Il faut mettre en évidence que, lorsque Freud accentue la « répression pulsionnelle » (OC, XVII, 22), il parle en humaniste et non en clinicien. L’être, pris dans les filets de la tyrannie sociétale, religieuse, familiale, qui se plaint, jouit. Il, l’être, a laissé au Moi, et donc aux organisations intramoïques, la conduite de sa vie à l’autre. Ce choix est riche de conséquences. La première c’est le renforcement de l’aliénation.
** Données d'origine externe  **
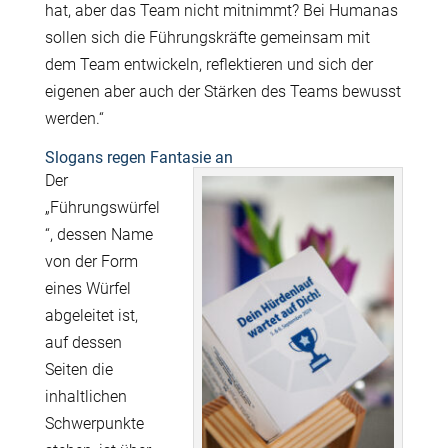
hat, aber das Team nicht mitnimmt? Bei Humanas
sollen sich die Führungskräfte gemeinsam mit
dem Team entwickeln, reflektieren und sich der
eigenen aber auch der Stärken des Teams bewusst
werden.“
Slogans regen Fantasie an
Der
„Führungswürfel
“, dessen Name
von der Form
eines Würfel
abgeleitet ist,
auf dessen
Seiten die
inhaltlichen
Schwerpunkte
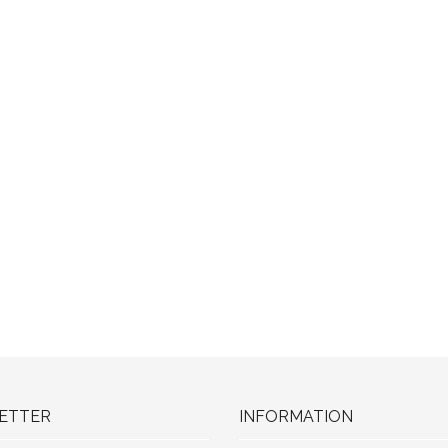
ETTER
INFORMATION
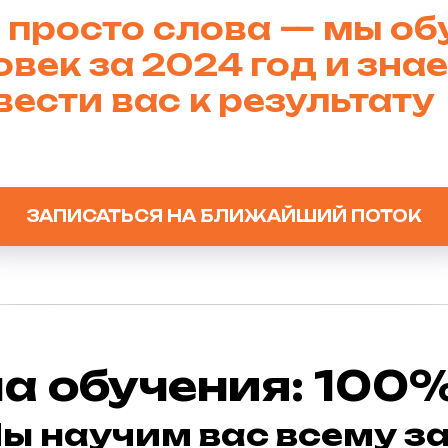
е просто слова — мы о
овек за
2024
год и
знае
вести вас к
результату
ЗАПИСАТЬСЯ НА БЛИЖАЙШИЙ ПОТОК
а обучения: 100%
ы научим вас всему за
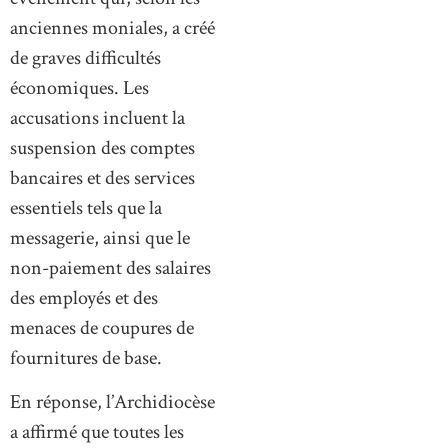
anciennes moniales, a créé
de graves difficultés
économiques. Les
accusations incluent la
suspension des comptes
bancaires et des services
essentiels tels que la
messagerie, ainsi que le
non-paiement des salaires
des employés et des
menaces de coupures de
fournitures de base.
En réponse, l’Archidiocèse
a affirmé que toutes les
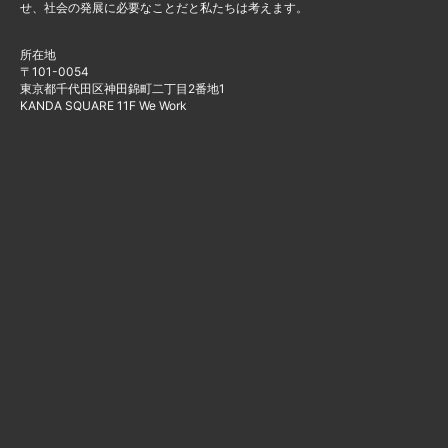
せ、社会の発展に必要なことだと私たちは考えます。
所在地
〒101-0054
東京都千代田区神田錦町二丁目2番地1
KANDA SQUARE 11F We Work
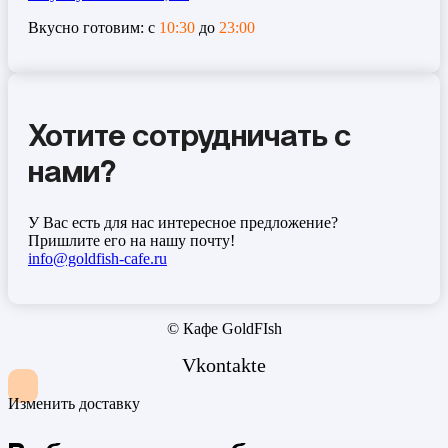
Вкусно готовим: с
10:30
до
23:00
Хотите сотрудничать с
нами?
У Вас есть для нас интересное предложение?
Пришлите его на нашу почту!
info@goldfish-cafe.ru
© Кафе GoldFIsh
Vkontakte
Изменить доставку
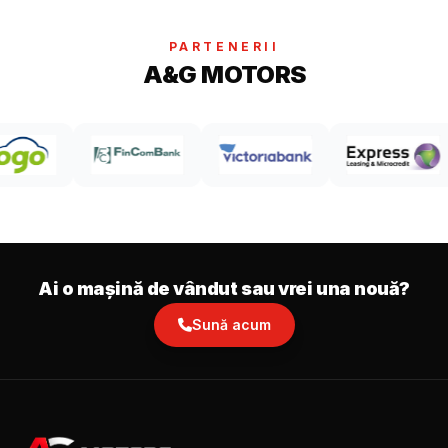
PARTENERII
A&G MOTORS
Ai o mașină de vândut sau vrei una nouă?
Sună acum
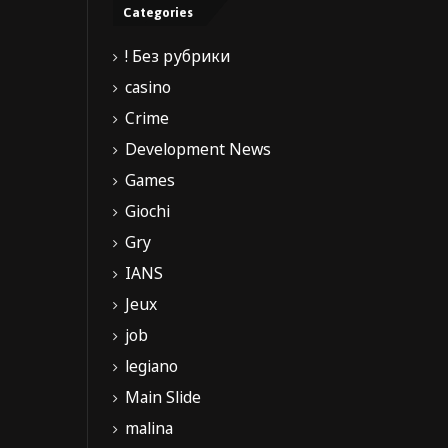
Categories
! Без рубрики
casino
Crime
Development News
Games
Giochi
Gry
IANS
Jeux
job
legiano
Main Slide
malina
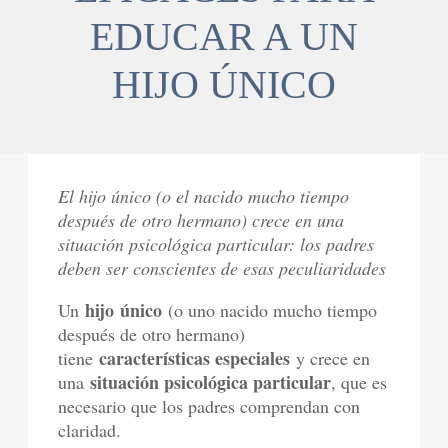
EDUCAR A UN
HIJO ÚNICO
El hijo único (o el nacido mucho tiempo
después de otro hermano) crece en una
situación psicológica particular: los padres
deben ser conscientes de esas peculiaridades
hijo único
Un
(o uno nacido mucho tiempo
después de otro hermano)
características especiales
tiene
y crece en
situación psicológica particular
una
, que es
necesario que los padres comprendan con
claridad.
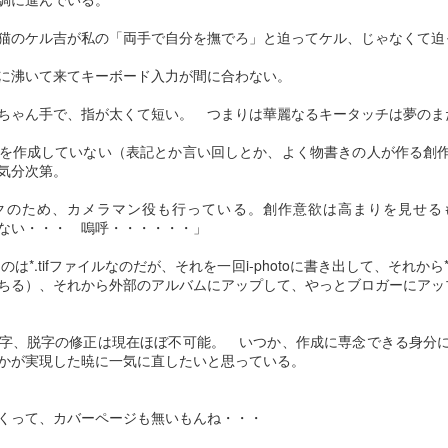
って… 
猫のケル吉が私の「両手で自分を撫でろ」と迫ってケル、じゃなくて迫
えて… それだけです。人も動物も最期の時は同じなのかもしれない。
いのに…
に沸いて来てキーボード入力が間に合わない。
投稿時刻
20th January 2018
、投稿者
Yukari
さん
ちゃん手で、指が太くて短い。 つまりは華麗なるキータッチは夢のま
を作成していない（表記とか言い回しとか、よく物書きの人が作る創
、気分次第。
0
コメントを追加
クのため、カメラマン役も行っている。創作意欲は高まりを見せる
ない・・・ 嗚呼・・・・・・」
したものは*.tifファイルなのだが、それを一回i-photoに書き出して、それから
ちる）、それから外部のアルバムにアップして、やっとブロガーにアッ
字、脱字の修正は現在ほぼ不可能。 いつか、作成に専念できる身分
れかが実現した暁に一気に直したいと思っている。
くって、カバーページも無いもんね・・・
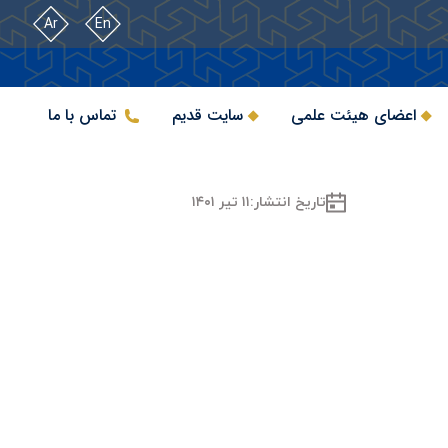
Ar
En
اعضای هیئت علمی
سایت قدیم
تماس با ما
تاریخ انتشار:
۱۱ تیر ۱۴۰۱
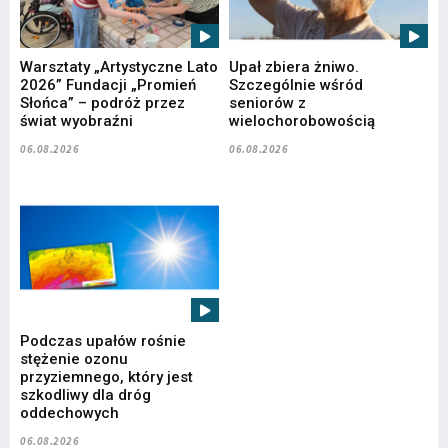
Warsztaty „Artystyczne Lato
Upał zbiera żniwo.
2026” Fundacji „Promień
Szczególnie wśród
Słońca” – podróż przez
seniorów z
świat wyobraźni
wielochorobowością
06.08.2026
06.08.2026
Podczas upałów rośnie
stężenie ozonu
przyziemnego, który jest
szkodliwy dla dróg
oddechowych
06.08.2026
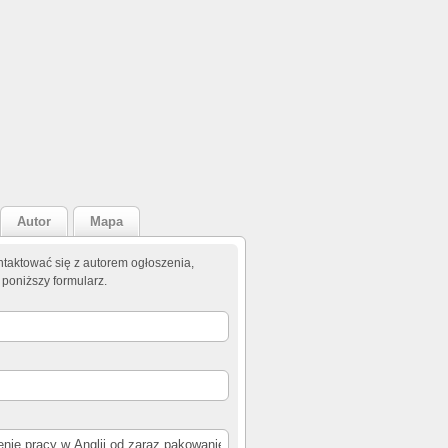
Autor
Mapa
taktować się z autorem ogłoszenia,
 poniższy formularz.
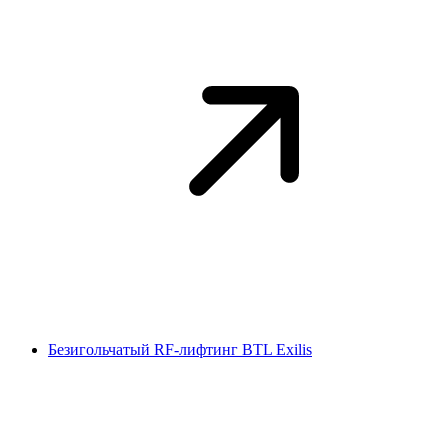
Безигольчатый RF-лифтинг BTL Exilis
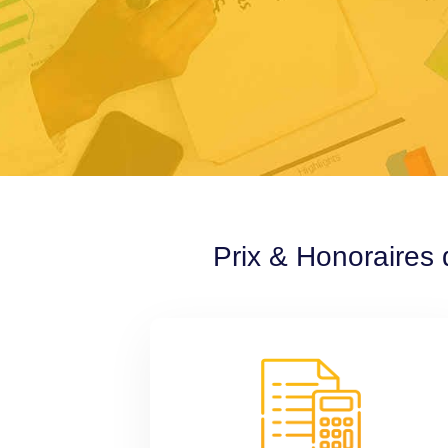
Prix & Honoraires 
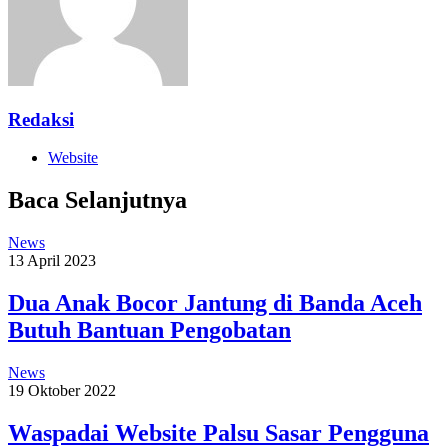
Redaksi
Website
Baca Selanjutnya
News
13 April 2023
Dua Anak Bocor Jantung di Banda Aceh
Butuh Bantuan Pengobatan
News
19 Oktober 2022
Waspadai Website Palsu Sasar Pengguna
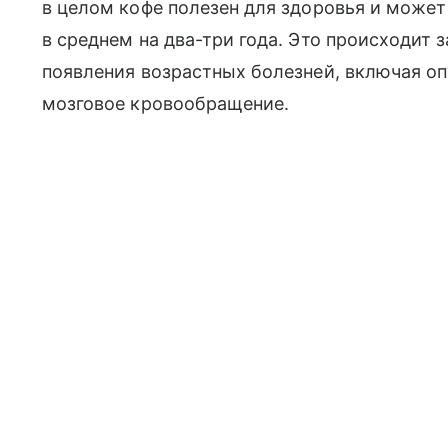
в целом кофе полезен для здоровья и може
в среднем на два-три года. Это происходит з
появления возрастных болезней, включая о
мозговое кровообращение.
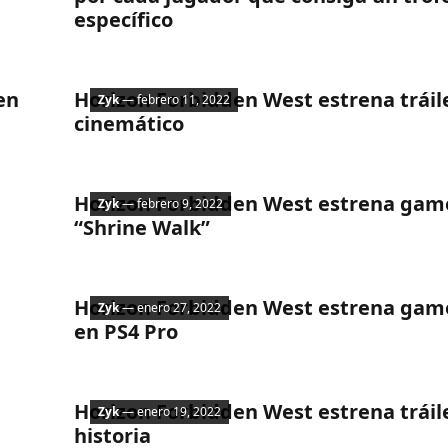
específico
Noticias
en
Horizon Forbidden West estrena tráil
Zyk
— febrero 11, 2022
cinemático
Noticias
Horizon Forbidden West estrena gam
Zyk
— febrero 9, 2022
“Shrine Walk”
Noticias
Horizon Forbidden West estrena gam
Zyk
— enero 27, 2022
en PS4 Pro
Noticias
Horizon Forbidden West estrena tráile
Zyk
— enero 19, 2022
historia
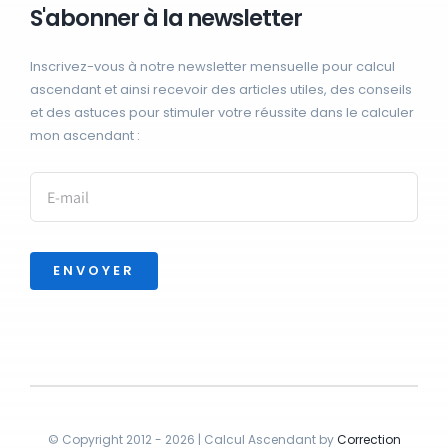
S'abonner à la newsletter
Inscrivez-vous à notre newsletter mensuelle pour calcul
ascendant et ainsi recevoir des articles utiles, des conseils
et des astuces pour stimuler votre réussite dans le calculer
mon ascendant :
ENVOYER
© Copyright 2012 - 2026 | Calcul Ascendant by
Correction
Une dame, arabe, m’avait dit : « Ces arabes se comportent comme des voyous en France. Ils n’oseraient pas faire cela au pays. ». La deuxième c’est l’exacerbation de l’agressivité, voire de la violence. Sans castration, les pulsions se déchaînent.
 
En fin de compte, indépendamment du lieu de naissance, ce qui est en jeu pour l’être c’est de se décider à construire son existence ou bien de continuer à vivoter, survivre, vivre.
 
Normalement, il ne choisit rien, en attendant passe le temps. Puis : Sit tibi terra levis.
 
Enfin il est mort.
 
 
Conclusion
 
La différence entre la résistance du Surmoi et le masochisme moral est que ceci est un effet de manche du Moi pour tromper la galerie, pour attirer de la peine, de la reconnaissance, de l’amour envers lui. Étudier ce phénomène c’est éviter d’aller au cœur du problème qui, je pense, se trouve à l’intérieur du Moi, à la limite des parties conscientes et inconscients du Moi. C’est dans cette région que se logent les organisations intramoïques, à savoir, la résistance du Surmoi, concept freudien, et l’Autre non barré, concept lacanien. Toucher les organisations intramoïques produit un effet clinique non négligeable, à savoir, la diminution des hospitalisations en psychiatrie, de la consommation de psychotropes et surtout des passages à l’acte.